Krist hanya tertunduk lesu tak berani menatap kedua kakaknya, ia benar-benar takut dan juga merasa bersalah. Saat pagi tadi Krist keluar kamar untuk membuat kopi, pintu rumahnya digedor dengan brutal oleh seseorang, belum sempat ia menyemburkan kemarahan tubuhnya seketika kaku ketika membuka pintu dan melihat Lee Thanat memandangnya dengan sengit. Pria itu langsung masuk ke dalam rumah tanpa menyapa dan memberikan perintah pada Krist untuk duduk di depannya.

"Lee.. Kau bisa bicara tanpa harus berteriak, ini masih pagi" Bella memperingati suaminya agar tak lepas kendali.

"Kau tau Bell, hatiku sakit setelah tahu apa yang dilakukan anak ini, aku belajar berkompromi soal apapun yang bisa membuatnya bahagia, aku mengubah sikap posessif ku agar pria ini tak merasa dikekang dan berakibat ia memusuhiku lagi, sebagai seorang kakak aku berusaha yang terbaik untuknya, dan kau.." Tangan Lee menunjuk tepat ke arah wajah Krist "Apa kau pernah tahu rasanya menemukan seseorang yang hampir saja mati di depan matamu Krist? Jika malam itu kau tak selamat, itu akan membuatku trauma dan merasa bersalah meski kita tak pernah saling mengenal, malam dimana aku menolongmu dan melihatmu meregang nyawa adalah sebuah mimpi buruk, karenanya aku memohon pada Tuhan untuk memberikanmu kesempatan hidup dan bersumpah siapapun kau, aku akan menjagamu dengan sepenuh hati sebagai adikku dan setelah kejadian malam itu aku tidak ingin lagi kau terluka oleh apapun dan karena siapapun itulah kenapa aku begitu menjagamu dari banyak hal"

Nafas Lee memburu, persetan dengan kontrol emosi yang dibicarakan istrinya, ia benar-benar marah kali ini "Kau adikku yang ku jaga seperti sebuah berlian Krist, ku sayangi dengan sepenuh hati, aku hanya ingin peranku sebagai seorang kakak bisa kau hargai, pernikahanmu dengan siapapun adalah hal yang paling ku nanti tetapi tidak dengan cara seperti ini"

"Lee... Biarkan Krist menjelaskan dulu dan jika memang ia bersalah aku juga akan memarahinya jangan langsung bersikap arogan seperti sekarang"

"Bell please, pernikahan itu bukan sebuah permainan yang bisa kau lakukan jika kau suka dan kau sudahi jika kau bosan, anak ini harus mengerti dulu konsep itu, apa yang bisa aku lakukan jika dikemudian hari terjadi sesuatu dengan pernikahan mereka sementara aku tak pernah tahu seperti apa orang yang ia nikahi"

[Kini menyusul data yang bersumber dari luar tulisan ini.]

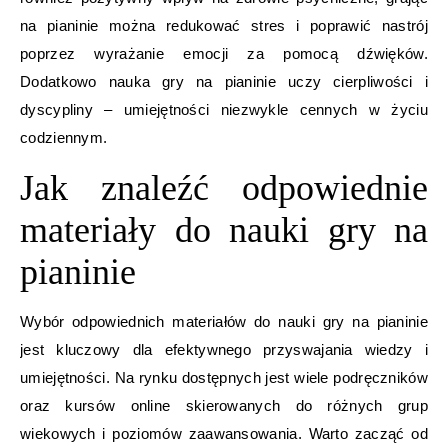
na pianinie można redukować stres i poprawić nastrój
poprzez wyrażanie emocji za pomocą dźwięków.
Dodatkowo nauka gry na pianinie uczy cierpliwości i
dyscypliny – umiejętności niezwykle cennych w życiu
codziennym.
Jak znaleźć odpowiednie
materiały do nauki gry na
pianinie
Wybór odpowiednich materiałów do nauki gry na pianinie
jest kluczowy dla efektywnego przyswajania wiedzy i
umiejętności. Na rynku dostępnych jest wiele podręczników
oraz kursów online skierowanych do różnych grup
wiekowych i poziomów zaawansowania. Warto zacząć od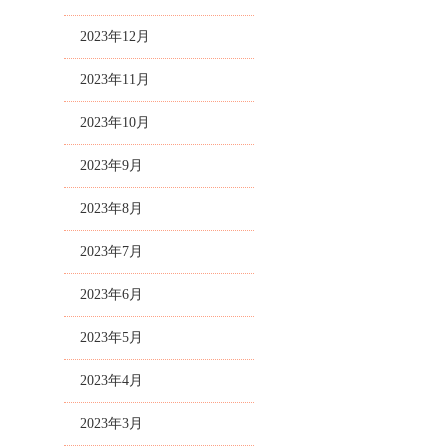
2023年12月
2023年11月
2023年10月
2023年9月
2023年8月
2023年7月
2023年6月
2023年5月
2023年4月
2023年3月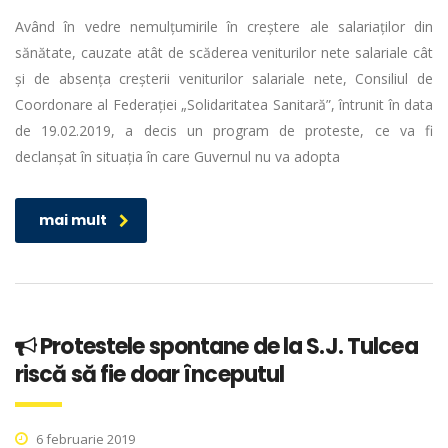
Având în vedre nemulțumirile în creștere ale salariaților din
sănătate, cauzate atât de scăderea veniturilor nete salariale cât
și de absența creșterii veniturilor salariale nete, Consiliul de
Coordonare al Federației „Solidaritatea Sanitară”, întrunit în data
de 19.02.2019, a decis un program de proteste, ce va fi
declanșat în situația în care Guvernul nu va adopta
mai mult
Protestele spontane de la S.J. Tulcea
riscă să fie doar începutul
6 februarie 2019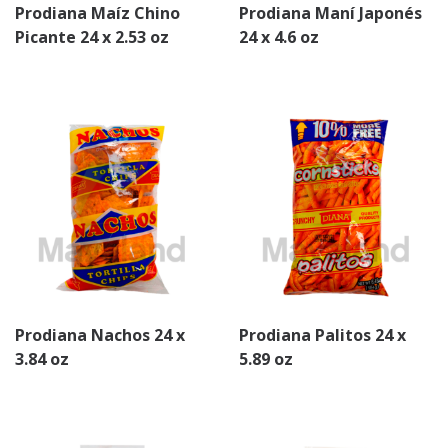
Prodiana Maíz Chino
Prodiana Maní Japonés
Picante 24 x 2.53 oz
24 x 4.6 oz
Prodiana Nachos 24 x
Prodiana Palitos 24 x
3.84 oz
5.89 oz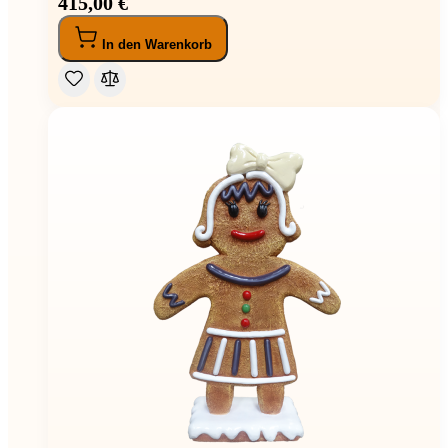
415,00 €
In den Warenkorb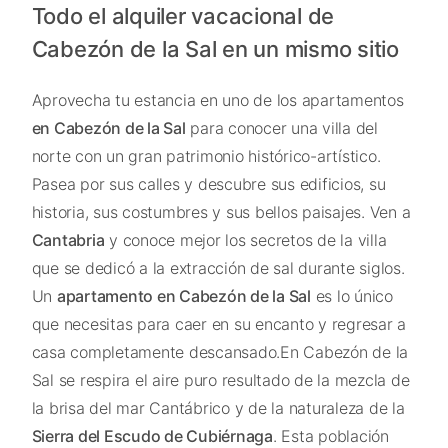
Todo el alquiler vacacional de
Cabezón de la Sal en un mismo sitio
Aprovecha tu estancia en uno de los apartamentos
en Cabezón de la Sal
para conocer una villa del
norte con un gran patrimonio histórico-artístico.
Pasea por sus calles y descubre sus edificios, su
historia, sus costumbres y sus bellos paisajes. Ven a
Cantabria
y conoce mejor los secretos de la villa
que se dedicó a la extracción de sal durante siglos.
Un
apartamento en Cabezón de la Sal
es lo único
que necesitas para caer en su encanto y regresar a
casa completamente descansado.En Cabezón de la
Sal se respira el aire puro resultado de la mezcla de
la brisa del mar Cantábrico y de la naturaleza de la
Sierra del Escudo de Cubiérnaga
. Esta población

Singto yang sejak tadi berdiri untuk mendengarkan semua keributan ini mendadak seperti tertampar dengan semua kalimat yang pria itu ucapkan, ia merasa begitu egois karena sejak awal menjadikan Krist kekasihnya, ia tak pernah sama sekali mendatangi kedua kakak Krist untuk benar-benar meminta restu dari mereka, Singto tak menyangka kemarahan Lee Thanat akan mengungkap luka yang pria itu miliki dimasa awal pertemuannya dengan Krist. Singto terlalu mengganggap santai kasih sayang Lee yang hanya sebatas seorang kakak tetapi kenyataannya tidak sesederhana itu. Krist berhak memilih kebahagiannya sendiri dan itu mutlak tetapi tentu saja harus ada proses kompromi karena Krist tidak hidup sebatang kara.